Manufacturers are struggling with the effects of a dramatic increase in the value of the US Dollar, which undermines exports by making US-produced goods more expensive overseas. A stronger Dollar also makes imports cheaper and more competitive in the US.

CHF

“The Swiss franc is significantly overvalued overall. A correction of this overvaluation is to be expected over time.”

- Thomas Jordan, SNB President

The Swiss National Bank stands ready to intervene in currency market, the central bank’s President Thomas Jordan said. Swiss policy makers have pledged repeatedly to intervene in the FX market in recent months, after abandoning a cap of 1.20 per Euro on the Swiss Franc in the beginning of the year. The cap exit caused the Franc to appreciate sharply and the Alpine economy now faces a year of falling consumer prices and sluggish growth. To offset the loss of the minimum exchange rate and discourage investors from holding Francs, the SNB decided to lower its deposit rate to minus 75 basis points. However, Jordan highlighted that the negative interest rates will not become the “new normal”. The SNB foresees an inflation rate to remain in the negative territory, hovering around minus 1.1% for 2015. It also expects growth of “just under” 1% for this year. Yet, SNB President said the Swiss economy will probably successfully overcome its current challenges.

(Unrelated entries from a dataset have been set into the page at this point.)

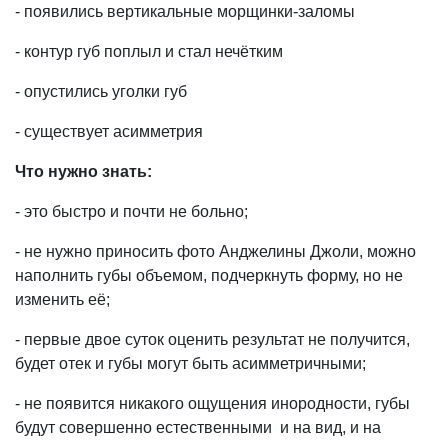
- появились вертикальные морщинки-заломы
- контур губ поплыл и стал нечётким
- опустились уголки губ
- существует асимметрия
Что нужно знать:
- это быстро и почти не больно;
- не нужно приносить фото Анджелины Джоли, можно
наполнить губы объемом, подчеркнуть форму, но не
изменить её;
- первые двое суток оценить результат не получится,
будет отек и губы могут быть асимметричными;
- не появится никакого ощущения инородности, губы
будут совершенно естественными и на вид, и на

Last week, the central bank said it would eliminate exemptions from its policy of negative interest rates for certain public accounts, including the SNB's pension fund. The move confirms that the SNB's policy of negative interest rates has not been as effective at driving capital away from the Franc as the central bank had hoped.

CAD

“Starting in the second quarter we think the positives will be more important than the negatives and certainly in the second half of the year the shock should be fully behind us”

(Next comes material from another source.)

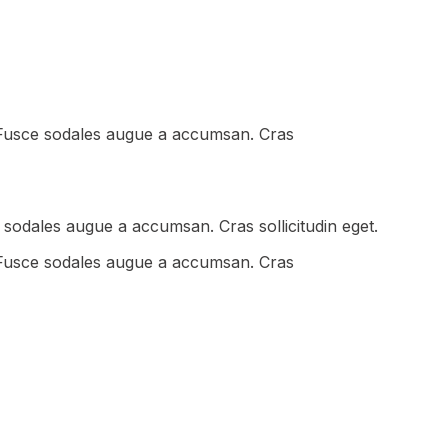
. Fusce sodales augue a accumsan. Cras
 sodales augue a accumsan. Cras sollicitudin eget.
. Fusce sodales augue a accumsan. Cras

- Stephen Poloz, Bank of Canada Governor

Stephen Poloz, Bank of Canada Governor, admitted that the negative impact of the precipitous decline of oil prices on the Canadian economy will be short-lived and disappear in the second half of this year. The impact of falling oil prices hit the economy hard in the first quarter of the year, eroding national income by 3%. However, the emphasis will shift from lower oil prices to “positives” including more robust US demand for Canadian goods in the next few months. Poloz said the world’s number one economy, which consumes about three quarters of Canadian exports, has “great fundamentals,” and he had expected it would perform better than most analysts anticipated.

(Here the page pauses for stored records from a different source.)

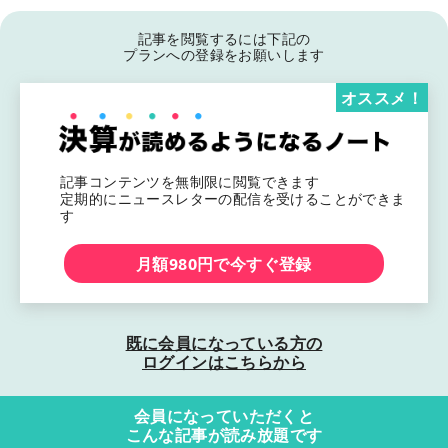
記事を閲覧するには下記の
プランへの登録をお願いします
オススメ！
記事コンテンツを無制限に閲覧できます
定期的にニュースレターの配信を受けることができま
す
月額980円で今すぐ登録
既に会員になっている方の
ログインはこちらから
会員になっていただくと
こんな記事が読み放題です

Earlier in the week he said there are signs the central bank’s unexpected January interest rate cut and stronger US demand will help Canada’s economy return to normal by the end of next year. Poloz said the January rate cut appears to have helped to put the nation's economy back. Poloz became the first Group of Seven central banker to ease monetary policy in response to the sharp decline in oil prices, slashing the key rate in January to 0.75%. Poloz called it "insurance" against the effect of the downturn. In a statement last week, Poloz suggested the worst of the oil shock may be over.

This overview can be used only for informational purposes. Dukascopy SA is not responsible for any losses arising from any investment based on any recommendation, forecast or other information herein contained.